Too much reading lately, and not enough writing, but I'm not really complaining. Reading is the best procrastination tool I know!
Kiss & Blog - Alyson Noel: Most definitely a book for teen girls. The familiar story of two girls who want to make it into the "in" group; one does, and drops the other like a hot potato. Dropped friend gets revenge via a blog that reveals the other's embarrassing secrets. Once I got past the constant use of "like" and other current language hiccups, it was a nice read. I am definitely not the target readership for this book! But I can imagine thousands of 13-14 year olds who will love it.

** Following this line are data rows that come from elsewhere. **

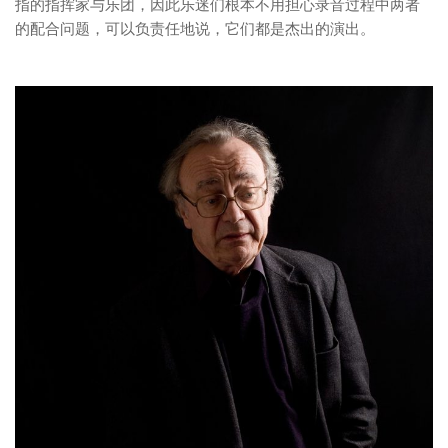
指的指挥家与乐团，因此乐迷们根本不用担心录音过程中两者
的配合问题，可以负责任地说，它们都是杰出的演出。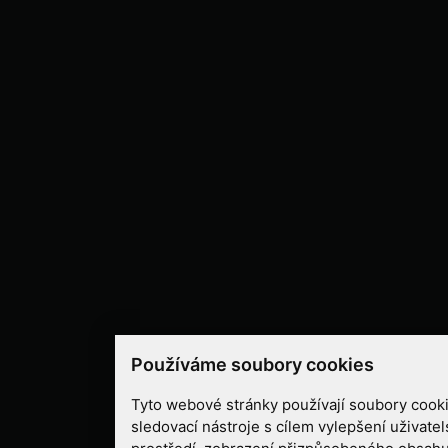
Používáme soubory cookies
Tyto webové stránky používají soubory cooki
sledovací nástroje s cílem vylepšení uživate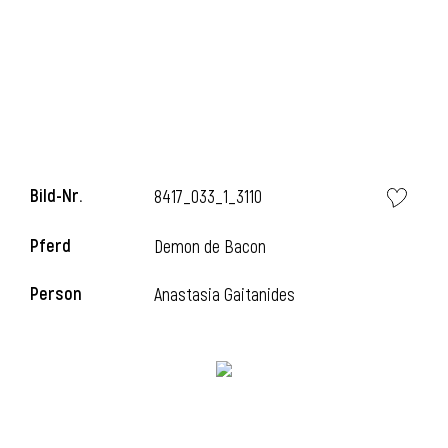
i
Bild-Nr.
8417_033_1_3110
Pferd
Demon de Bacon
Person
Anastasia Gaitanides
i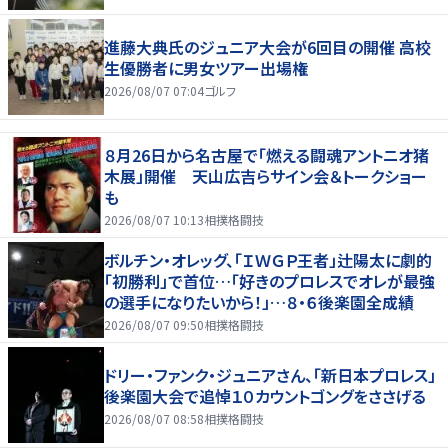
進藤大典氏のジュニア大会が6回目の開催 高校
生優勝者に男女ツアー出場権
2026/08/07 07:04
ゴルフ
８月26日から名古屋で「燃える闘魂アントニオ猪
木展」開催 天山広吉らサイン会＆トークショー
も
2026/08/07 10:13
相撲格闘技
ボルチン・オレッグ、「ＩＷＧＰ王者」辻陽太に劇的
「初勝利」で首位…「好きのプロレスでオレが最強
の選手になりたいから！」…８・６後楽園全成績
2026/08/07 09:50
相撲格闘技
ドリー・ファンク・ジュニアさん、「新日本プロレス」
後楽園大会で追悼１０カウントゴングをささげる
2026/08/07 08:58
相撲格闘技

The Third Victim - Lisa Gardner: I'm a recent fan of Lisa G's books, and love to go back and re-read bits to see what she's doing. This book involves a school shooting by a teenage boy, but all is not what it seems. Rainie, the small-town cop who investigates, is aided and annoyed by out-of-town FBI and state police, but she has her own dark past to confront. What I also like about Lisa G's books is the way in which she holds back information to increase tension. Not everything has to be laid out straight away, but the twists in the story are worked in at just the right places.
Twilight - Stephanie Meyer: OK, I'm going to get abuse hurled at me from around the world, but this just didn't grab me. (Meyer's vampire trilogy is famous right now because the third one scored a million-copy print run.) I tried very hard to overcome my dislike of vampire stories - caused by having a number of students a few years ago who were writing really, really bad vampire novels - but by page 90 I was totally over the main character's awe and astonishment at Edward's beauty. In fact, I started itching to grab a red pen and cross out every time she mentioned the words beauty, marble, astonishing, gorgeous, etc. And I thought if she lost her breath one more time (or her breath caught in her throat) at his beauty, she was probably going to keel over and die.

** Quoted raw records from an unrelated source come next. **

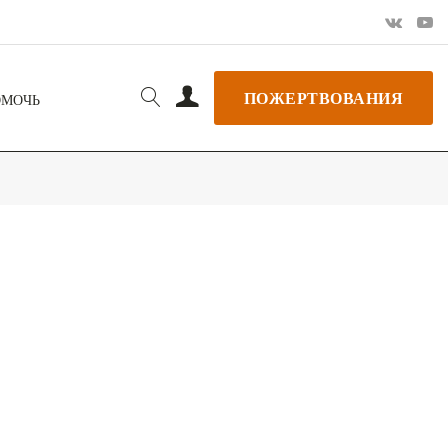
ПОЖЕРТВОВАНИЯ
ОМОЧЬ
РЬ GOOGLE
+ ДОБАВИТЬ В ICALENDAR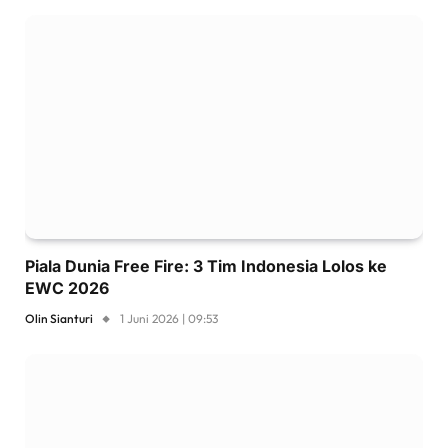
Piala Dunia Free Fire: 3 Tim Indonesia Lolos ke
EWC 2026
Olin Sianturi
1 Juni 2026 | 09:53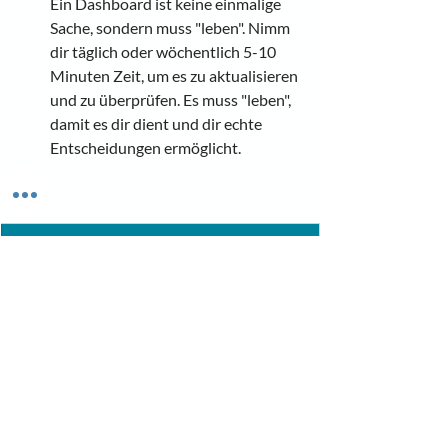
Ein Dashboard ist keine einmalige 
Sache, sondern muss "leben". Nimm 
dir täglich oder wöchentlich 5-10 
Minuten Zeit, um es zu aktualisieren 
und zu überprüfen. Es muss "leben", 
damit es dir dient und dir echte 
Entscheidungen ermöglicht.
Dein Business entwickelt sich – dein 
Dashboard sollte das auch tun. Scheue dich 
nicht, es anzupassen, wenn sich deine 
Bedürfnisse ändern. Flexibilität ist hier der 
Schlüssel.
Häufige Fehler vermeiden 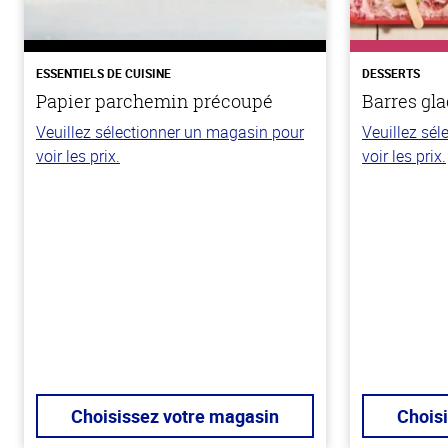
ESSENTIELS DE CUISINE
DESSERTS
Papier parchemin précoupé
Barres gla
Veuillez sélectionner un magasin pour
Veuillez sé
voir les prix.
voir les prix.
Choisissez votre magasin
Chois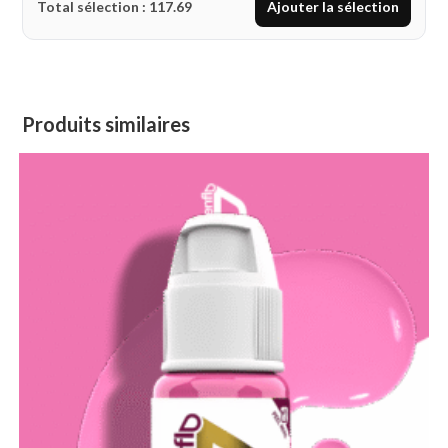
Total sélection :
117.69
Ajouter la sélection
Produits similaires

This is a romance. With a vampire. Meyer has rewritten a few of the traditional rules about vampires, which helps to make it a little less predictable. There was only one part where I really felt any sense of tension in the story, but I can't tell you where because it will ruin the book if you plan to read it. And I have the other two books to go yet... But they are still worth reading, if only so I can think about why they are so popular.

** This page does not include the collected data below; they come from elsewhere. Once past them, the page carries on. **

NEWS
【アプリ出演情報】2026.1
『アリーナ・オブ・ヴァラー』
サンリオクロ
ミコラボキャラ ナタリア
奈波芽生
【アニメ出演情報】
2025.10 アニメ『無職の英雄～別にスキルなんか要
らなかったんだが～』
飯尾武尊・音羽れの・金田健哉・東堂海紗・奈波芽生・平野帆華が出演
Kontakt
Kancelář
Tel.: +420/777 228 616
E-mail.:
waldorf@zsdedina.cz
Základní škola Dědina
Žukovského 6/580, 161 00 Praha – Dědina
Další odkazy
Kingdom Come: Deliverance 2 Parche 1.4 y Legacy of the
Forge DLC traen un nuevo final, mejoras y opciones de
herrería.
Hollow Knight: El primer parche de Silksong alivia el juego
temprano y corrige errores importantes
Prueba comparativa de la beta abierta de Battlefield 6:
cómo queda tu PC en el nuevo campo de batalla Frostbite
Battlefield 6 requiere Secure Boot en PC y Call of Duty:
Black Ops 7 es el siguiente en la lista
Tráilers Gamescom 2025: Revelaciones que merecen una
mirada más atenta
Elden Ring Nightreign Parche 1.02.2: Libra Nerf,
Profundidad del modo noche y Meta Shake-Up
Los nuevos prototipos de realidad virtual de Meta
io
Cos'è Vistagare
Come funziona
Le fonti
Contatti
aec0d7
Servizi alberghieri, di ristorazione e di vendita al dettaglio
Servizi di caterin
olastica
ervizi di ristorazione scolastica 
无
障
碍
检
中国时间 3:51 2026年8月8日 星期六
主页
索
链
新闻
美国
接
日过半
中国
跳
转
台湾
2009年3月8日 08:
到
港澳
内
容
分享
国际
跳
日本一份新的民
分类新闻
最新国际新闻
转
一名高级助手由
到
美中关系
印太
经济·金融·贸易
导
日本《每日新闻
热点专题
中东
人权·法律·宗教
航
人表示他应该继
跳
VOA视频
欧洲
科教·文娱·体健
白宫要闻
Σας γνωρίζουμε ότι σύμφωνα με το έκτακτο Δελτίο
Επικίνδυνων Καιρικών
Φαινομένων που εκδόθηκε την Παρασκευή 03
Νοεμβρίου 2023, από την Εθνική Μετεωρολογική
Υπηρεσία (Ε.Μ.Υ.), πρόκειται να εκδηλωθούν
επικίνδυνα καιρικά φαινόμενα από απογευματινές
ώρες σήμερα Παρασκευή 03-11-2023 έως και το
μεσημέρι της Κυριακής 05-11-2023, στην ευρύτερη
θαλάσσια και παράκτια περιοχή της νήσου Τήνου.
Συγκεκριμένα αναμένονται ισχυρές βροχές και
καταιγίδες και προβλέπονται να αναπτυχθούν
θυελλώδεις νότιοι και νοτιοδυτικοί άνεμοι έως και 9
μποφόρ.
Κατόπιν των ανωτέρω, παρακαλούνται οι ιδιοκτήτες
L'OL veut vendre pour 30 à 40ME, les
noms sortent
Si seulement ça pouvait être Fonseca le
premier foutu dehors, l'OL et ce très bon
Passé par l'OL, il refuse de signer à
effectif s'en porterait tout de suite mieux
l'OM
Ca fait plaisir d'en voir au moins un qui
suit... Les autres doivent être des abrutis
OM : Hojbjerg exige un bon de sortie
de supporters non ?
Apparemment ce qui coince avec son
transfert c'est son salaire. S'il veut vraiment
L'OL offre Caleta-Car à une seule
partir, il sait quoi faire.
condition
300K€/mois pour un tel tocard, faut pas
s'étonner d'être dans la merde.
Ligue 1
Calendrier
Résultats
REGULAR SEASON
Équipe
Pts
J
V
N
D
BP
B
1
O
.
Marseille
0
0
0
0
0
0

Promise Me - Harlan Coben: Coben has a main character who is a little different from most crime investigators. Myron is a rep for sports stars and celebrities, but you see little of this in Promise Me. Myron makes the mistake of giving a friend's daughter a ride home one night, but then the girl goes missing. Another missing girl comes into the equation, and Myron investigates both (he's a suspect for a while). Coben is a good writer, but not a favourite of mine. Somehow Myron never really comes alive for me. He always seems a bit "manufactured". Maybe it's the sports rep thing - I just want a PI or a policeman/woman. Too traditional of me.